It is the morning after a historic referendum in Greece. The people have voted against a reforms proposal by the country’s European partners, and it is still unclear what the consequences of this vote will be. One thing that has definitely not changed since last night is the people lining up at the ATMs. But it will soon. By the end of the day, banks are expected to run out of cash.
Recognizing that Greece won’t leave the currency union, the government has formed a new negotiating team, which will be sent to Brussels to resume talks with the country’s creditors. What will be negotiated there will be the terms of a third bailout program. A third memorandum. Even in the best-case scenario, those terms will be harsh and will probably prompt further austerity measures in Greece. However, Greece will secure further funding—which it desperately needs—from its partners, and might also achieve some debt relief.
If those terms are approved by the national parliaments and the deal is sealed, it might as well be that the European Central Bank (ECB) will resume its emergency lending to Greece’s banking system. Eventually, liquidity will be restored and the economy stabilized. If the first installment of the new bailout aid is approved soon enough, Greece might be able to pay the 3.5 billion euros it owes to ECB for two government bonds due July 20th. And as long as we’re exploring this overly optimistic scenario, the country might as well pay the 1.5 billion euros of outstanding debt owed to the International Monetary Fund before its governing council has to announce an official default by the end of the month.

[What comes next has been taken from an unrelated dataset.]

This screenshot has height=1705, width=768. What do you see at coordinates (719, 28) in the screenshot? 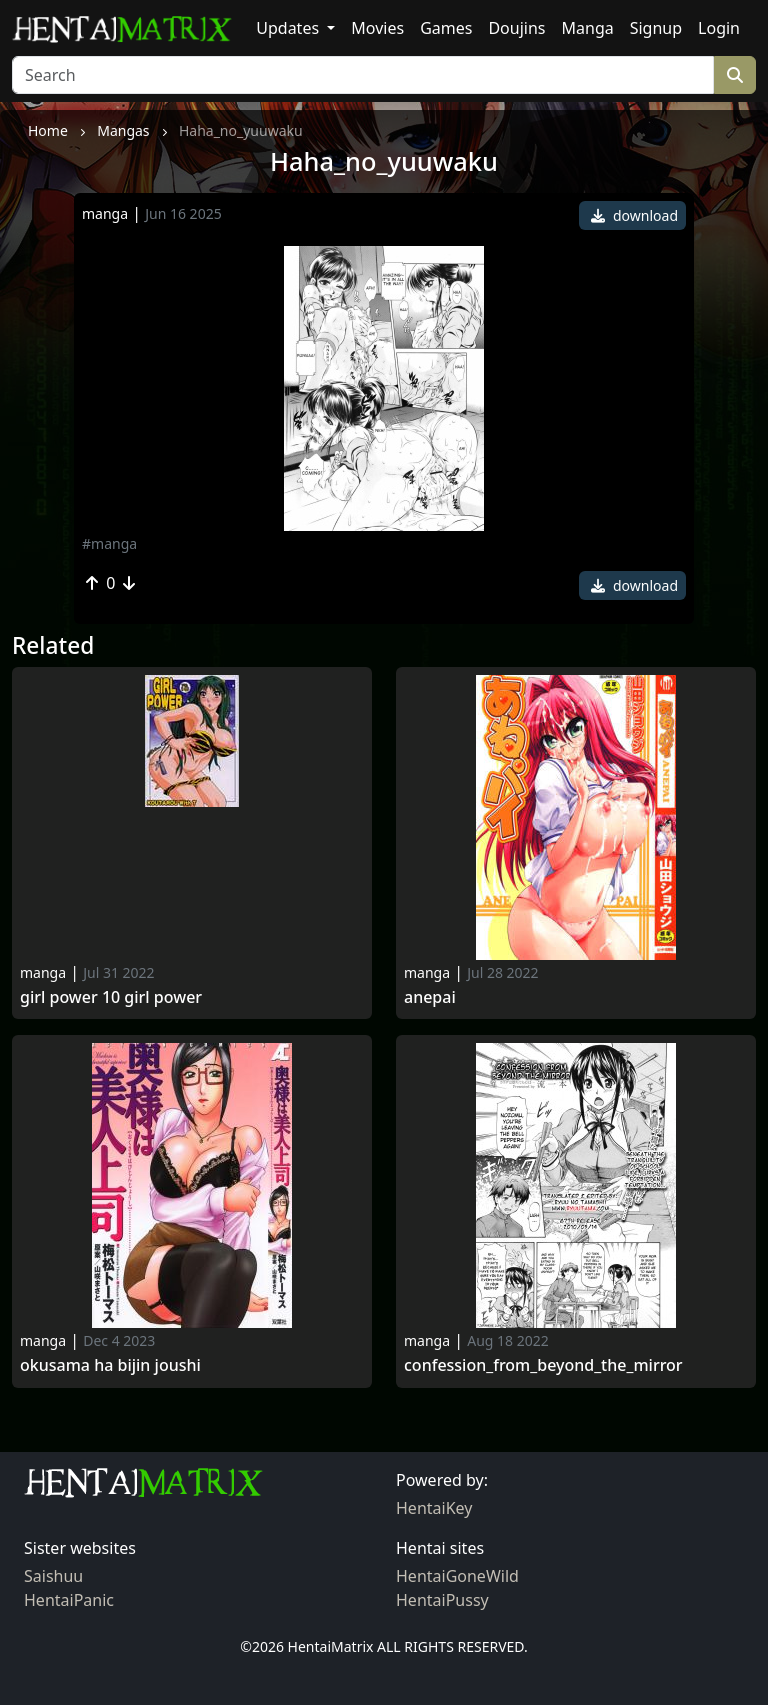
I see `Login` at bounding box center [719, 28].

The dangers in this scenario come from the government’s own party. The most radical factions of the Syriza government will by no means accept further austerity measures, especially after the people’s vote against it in the referendum. The government might eventually collapse, leading to the formation of a coalition government with the participation of pro-European opposition parties, or to new general elections altogether. This isn’t good, but it’s a more realistic outcome than the one explored above.